The MPAA is primarily a lobbying organization, intended to dissuade government from passing laws that restrict its “freedom” and to encourage laws that protect its business. The rating system was installed as a sop to conservative critics - both within government and social institutions - who threatened censorship.

The movie industry has a long history of self-policing in this way. The Hays Code and Breen Office of the 1930's was the studios’ response to public outrage over sex, drugs & violence in the silent and early talkie era. The Code was far more restrictive; no film could be released in the U.S. without its seal of approval.

The Code was broken in the 1950's, by European imports and, famously, by Otto Preminger in 1953's release of “The Moon Is Blue” without a seal of approval. That film was a mildly risque romantic comedy about seduction of a virgin by a playboy. The subject matter, playful tolerance of sex, and language (using the word ‘virgin’) were forbidden previously and Preminger was considered a courageous hero for challenging the Establishment.

It should also be noted that Preminger in 1960 was credited with breaking another studio self-policing policy – the blacklist of suspected leftist subversives when he credited Dalton Trumbo as screenwriter on "Exodus."

In the 50's and 60's the debate over “obscenity” and censorship was a hot topic in courts and legislatures across the country. Every municipality, county, and state tried to define it. National and local religious, educational, and parenting groups all disseminated reviews of movies and books, forcing bans in localities or among constituents.

At the same time the Supreme Court was struggling to balance the 1st Amendment with the borders of expression. The Warren Court was inclined to protect freedoms, but was under constant pressure, and eventually drew the line at laws and rules relating to minors. That was where a clear consensus was found. In two cases decided in 1968, the Court upheld a New York law prohibiting sale of obscene material to anyone under 17 (Ginsberg V. New York, 390 U.S. 629 (1968)) and struck down a Texas law that created a “Motion Picture Classification Board” only because its standards were constitutionally vague (Interstate Circuit V. Dallas, 390 U.S. 676 (1968).

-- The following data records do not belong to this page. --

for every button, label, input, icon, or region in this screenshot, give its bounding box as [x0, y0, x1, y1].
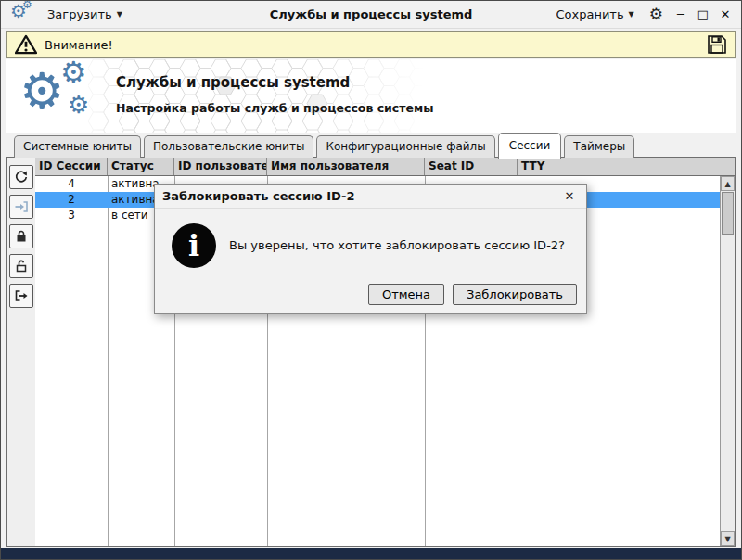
attach-session-icon: [14, 199, 29, 214]
page-subtitle: Настройка работы служб и процессов систе…: [116, 101, 433, 115]
lock-session-button[interactable]: [9, 224, 33, 248]
lock-icon: [14, 229, 29, 244]
column-header-seat-id[interactable]: Seat ID: [425, 158, 518, 175]
column-header-tty[interactable]: TTY: [518, 158, 735, 175]
save-menu-button[interactable]: Сохранить ▼: [552, 5, 637, 24]
warning-bar: Внимание!: [6, 31, 736, 58]
tab-user-units[interactable]: Пользовательские юниты: [144, 135, 313, 158]
cancel-button[interactable]: Отмена: [368, 284, 444, 305]
dialog-buttons: Отмена Заблокировать: [368, 284, 577, 305]
warning-label: Внимание!: [45, 38, 113, 52]
app-window: ⚙ ⚙ Загрузить ▼ Службы и процессы system…: [0, 0, 742, 560]
unlock-icon: [14, 259, 29, 274]
gear-icon: ⚙: [60, 59, 87, 87]
save-floppy-icon[interactable]: [707, 34, 727, 55]
column-header-user-id[interactable]: ID пользователя: [174, 158, 267, 175]
chevron-down-icon: ▼: [629, 10, 634, 19]
tab-bar: Системные юниты Пользовательские юниты К…: [14, 133, 634, 158]
side-toolbar: [7, 158, 35, 546]
dialog-title: Заблокировать сессию ID-2: [162, 189, 355, 203]
titlebar: ⚙ ⚙ Загрузить ▼ Службы и процессы system…: [1, 1, 741, 29]
scrollbar-thumb[interactable]: [722, 192, 734, 235]
tab-timers[interactable]: Таймеры: [564, 135, 634, 158]
refresh-button[interactable]: [9, 165, 33, 189]
unlock-session-button[interactable]: [9, 254, 33, 278]
confirm-lock-button[interactable]: Заблокировать: [453, 284, 577, 305]
load-menu-label: Загрузить: [47, 7, 112, 21]
vertical-scrollbar[interactable]: ▲ ▼: [720, 176, 735, 546]
page-header: ⚙ ⚙ ⚙ Службы и процессы systemd Настройк…: [6, 59, 736, 133]
column-divider: [108, 176, 109, 546]
page-title: Службы и процессы systemd: [116, 74, 433, 91]
cell-session-id: 4: [35, 176, 108, 192]
info-icon: i: [172, 223, 216, 268]
scroll-down-button[interactable]: ▼: [721, 531, 735, 546]
cell-session-id: 2: [35, 192, 108, 208]
window-controls: ─ □ ✕: [674, 7, 732, 21]
minimize-button[interactable]: ─: [674, 7, 687, 21]
load-menu-button[interactable]: Загрузить ▼: [44, 5, 126, 24]
scroll-up-button[interactable]: ▲: [721, 176, 735, 191]
window-bottom-edge: [1, 548, 741, 559]
gear-icon: ⚙: [22, 0, 32, 10]
dialog-titlebar: Заблокировать сессию ID-2 ✕: [155, 185, 586, 209]
maximize-button[interactable]: □: [697, 7, 710, 21]
gear-icon: ⚙: [68, 93, 89, 117]
tab-sessions[interactable]: Сессии: [498, 133, 562, 159]
save-menu-label: Сохранить: [556, 7, 623, 21]
column-header-status[interactable]: Статус: [108, 158, 174, 175]
dialog-close-button[interactable]: ✕: [560, 187, 579, 206]
attach-session-button[interactable]: [9, 195, 33, 219]
table-header: ID Сессии Статус ID пользователя Имя пол…: [35, 158, 735, 176]
gear-icon: ⚙: [19, 67, 64, 117]
column-header-user-name[interactable]: Имя пользователя: [267, 158, 425, 175]
app-icon: ⚙ ⚙: [10, 4, 34, 26]
terminate-session-button[interactable]: [9, 284, 33, 308]
close-button[interactable]: ✕: [719, 7, 732, 21]
lock-session-dialog: Заблокировать сессию ID-2 ✕ i Вы уверены…: [154, 184, 587, 314]
tab-config-files[interactable]: Конфигурационные файлы: [316, 135, 494, 158]
logout-icon: [14, 288, 29, 303]
refresh-icon: [14, 170, 29, 185]
settings-gear-icon[interactable]: ⚙: [649, 6, 663, 22]
tab-system-units[interactable]: Системные юниты: [14, 135, 141, 158]
app-logo-gears: ⚙ ⚙ ⚙: [18, 59, 114, 132]
cell-session-id: 3: [35, 208, 108, 223]
chevron-down-icon: ▼: [117, 10, 122, 19]
dialog-message: Вы уверены, что хотите заблокировать сес…: [229, 238, 573, 252]
warning-triangle-icon: [15, 34, 37, 55]
column-header-session-id[interactable]: ID Сессии: [35, 158, 108, 175]
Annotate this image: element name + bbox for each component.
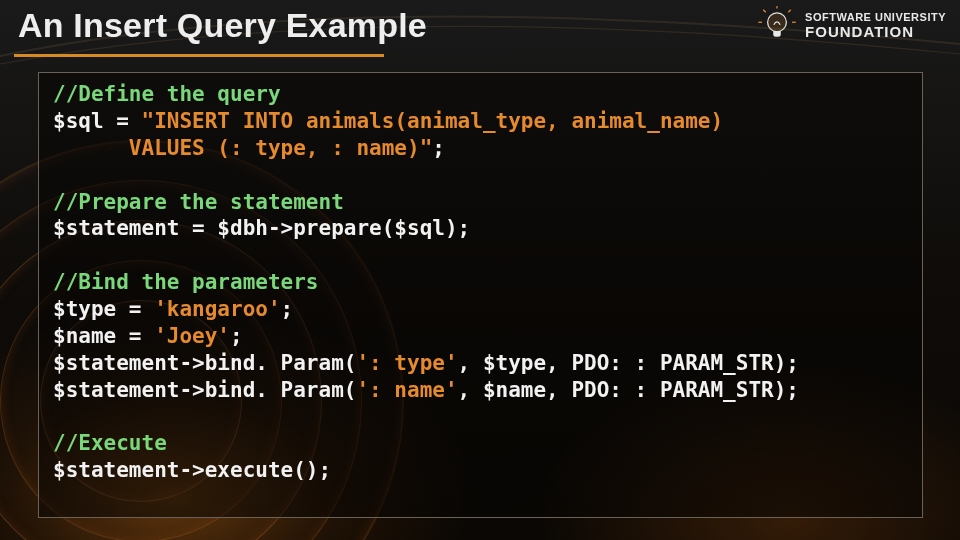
- brand-line-2: FOUNDATION: [805, 24, 946, 40]
- title-underline: [14, 54, 384, 57]
- code-string: 'kangaroo': [154, 297, 280, 321]
- code-text: $statement->bind. Param(: [53, 351, 356, 375]
- code-content: //Define the query $sql = "INSERT INTO a…: [53, 81, 908, 484]
- lightbulb-icon: [757, 6, 797, 46]
- code-string: ': type': [356, 351, 457, 375]
- code-text: ;: [432, 136, 445, 160]
- code-text: $statement = $dbh->prepare($sql);: [53, 216, 470, 240]
- code-comment: //Define the query: [53, 82, 281, 106]
- brand-logo: SOFTWARE UNIVERSITY FOUNDATION: [757, 6, 946, 46]
- code-text: $name =: [53, 324, 154, 348]
- code-text: , $name, PDO: : PARAM_STR);: [458, 378, 799, 402]
- code-string: 'Joey': [154, 324, 230, 348]
- code-string: "INSERT INTO animals(animal_type, animal…: [142, 109, 724, 133]
- code-text: $statement->execute();: [53, 458, 331, 482]
- slide-title: An Insert Query Example: [18, 6, 427, 45]
- svg-line-3: [763, 10, 766, 13]
- code-text: , $type, PDO: : PARAM_STR);: [458, 351, 799, 375]
- code-text: $sql =: [53, 109, 142, 133]
- brand-text: SOFTWARE UNIVERSITY FOUNDATION: [805, 12, 946, 39]
- code-text: ;: [281, 297, 294, 321]
- code-block: //Define the query $sql = "INSERT INTO a…: [38, 72, 923, 518]
- svg-line-4: [788, 10, 791, 13]
- slide: An Insert Query Example SOFTWARE UNIVERS…: [0, 0, 960, 540]
- code-comment: //Execute: [53, 431, 167, 455]
- code-text: $type =: [53, 297, 154, 321]
- code-string: ': name': [356, 378, 457, 402]
- code-text: ;: [230, 324, 243, 348]
- code-comment: //Prepare the statement: [53, 190, 344, 214]
- code-text: $statement->bind. Param(: [53, 378, 356, 402]
- code-comment: //Bind the parameters: [53, 270, 319, 294]
- code-string: VALUES (: type, : name)": [53, 136, 432, 160]
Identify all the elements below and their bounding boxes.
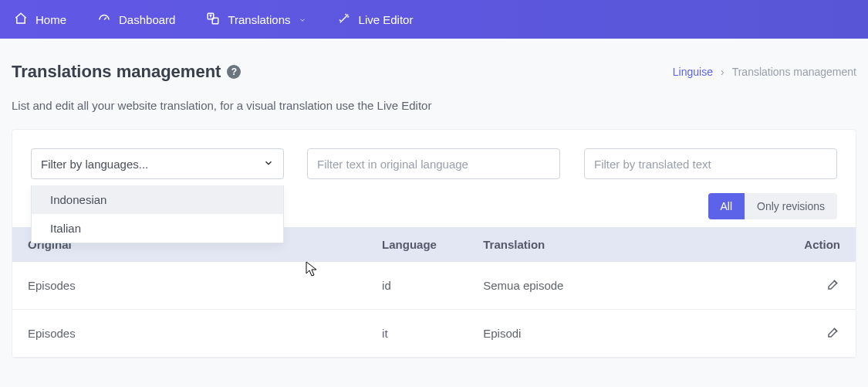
language-filter-select[interactable]: Filter by languages... [31, 148, 284, 179]
cell-translation: Semua episode [468, 262, 772, 310]
edit-icon[interactable] [826, 280, 840, 294]
nav-live-editor[interactable]: Live Editor [337, 12, 414, 28]
page-header: Translations management ? Linguise › Tra… [0, 39, 868, 82]
translated-text-filter[interactable] [584, 148, 837, 179]
cell-original: Episodes [12, 262, 366, 310]
nav-home[interactable]: Home [14, 12, 66, 28]
chevron-down-icon [263, 158, 274, 171]
translated-text-input[interactable] [594, 158, 827, 171]
help-icon[interactable]: ? [227, 65, 241, 79]
original-text-filter[interactable] [307, 148, 560, 179]
cell-language: id [366, 262, 468, 310]
original-text-input[interactable] [317, 158, 550, 171]
cell-translation: Episodi [468, 310, 772, 358]
chevron-down-icon [299, 13, 306, 26]
cell-original: Episodes [12, 310, 366, 358]
translate-icon [206, 12, 220, 28]
nav-dashboard[interactable]: Dashboard [97, 12, 175, 28]
table-row: Episodes it Episodi [12, 310, 856, 358]
page-title-wrap: Translations management ? [12, 62, 241, 82]
edit-icon[interactable] [826, 328, 840, 341]
cell-language: it [366, 310, 468, 358]
table-row: Episodes id Semua episode [12, 262, 856, 310]
col-translation: Translation [468, 227, 772, 262]
cell-action [772, 262, 856, 310]
breadcrumb-separator: › [721, 66, 724, 78]
nav-home-label: Home [35, 13, 66, 26]
nav-dashboard-label: Dashboard [119, 13, 175, 26]
translations-table: Original Language Translation Action Epi… [12, 227, 856, 358]
page-description: List and edit all your website translati… [0, 82, 868, 112]
col-action: Action [772, 227, 856, 262]
wand-icon [337, 12, 351, 28]
nav-translations[interactable]: Translations [206, 12, 306, 28]
filters-card: Filter by languages... Indonesian Italia… [12, 129, 856, 358]
language-filter-placeholder: Filter by languages... [41, 158, 148, 171]
nav-translations-label: Translations [228, 13, 290, 26]
breadcrumb-root[interactable]: Linguise [673, 66, 713, 78]
revision-toggle-group: All Only revisions [708, 193, 837, 219]
cell-action [772, 310, 856, 358]
language-option-indonesian[interactable]: Indonesian [32, 185, 283, 214]
home-icon [14, 12, 28, 28]
language-dropdown: Indonesian Italian [31, 185, 284, 243]
page-title: Translations management [12, 62, 221, 82]
col-language: Language [366, 227, 468, 262]
breadcrumb-current: Translations management [732, 66, 856, 78]
breadcrumb: Linguise › Translations management [673, 66, 856, 78]
toggle-all[interactable]: All [708, 193, 745, 219]
toggle-only-revisions[interactable]: Only revisions [745, 193, 837, 219]
gauge-icon [97, 12, 111, 28]
top-nav: Home Dashboard Translations Live Editor [0, 0, 868, 39]
language-option-italian[interactable]: Italian [32, 214, 283, 243]
nav-live-editor-label: Live Editor [359, 13, 414, 26]
filters-row: Filter by languages... [12, 148, 856, 179]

Later that year, The MPAA system devised its rules. and the very next year, an “X rated” film, Midnight Cowboy, impressed critics and audiences, winning Oscars and making a lot of money. In 1971 Kubrick’s “A Clockwork Orange” did the same. Russ Meyer also exploited the “X” with his soft core porn films and “Deep Throat’s” popularity showed that the “X” could in fact lure customers. Eventually, “X” films were refused advertising on T.V. and in many newspapers, and it was then limited to porn films.

In 1990 the “NC-17" rating replaced the “X” and the studios have been able to make it stick, due to the cooperation of distributors and mass market video sellers like Wal-Mart which refuse to sell such rated films.

Most producers have yielded to the market’s pressure by cutting their films to avoid the dreaded “NC-17” and as Dick’s film shows, it produces some absurd results, many injustices, and some harm, as when movies that might be meaningful for teens are denied them while they are drenched with the bloody “R’s” and “PG-13's.” When a potentially superior film like Bertolucci’s “The Dreamers” is tagged “NC-17,” it is a crying shame, denying wide distribution to a film that should have been seen and appreciated by everyone.

The marketplace may eventually make the arguments irrelevant. Already, "unrated" DVD's that include scenes excised for theatrical release are proving a profitable market. "Adult film" (i.e., Porn) DVD sales are in the billions. And the internet promises a market impossible to censor or restrict. Sophisticated home entertainment systems will soon make the neighborhood movie house remodel into something more useful and the "theater experience" will become like going to live theater, a special occasion for certain kinds of films.

In the 50's and 60's, films were shot in European and U.S. versions. I think that may happen again: films will be cut in several "sizes," and styles, one for the home market, one for theaters and one for the internet.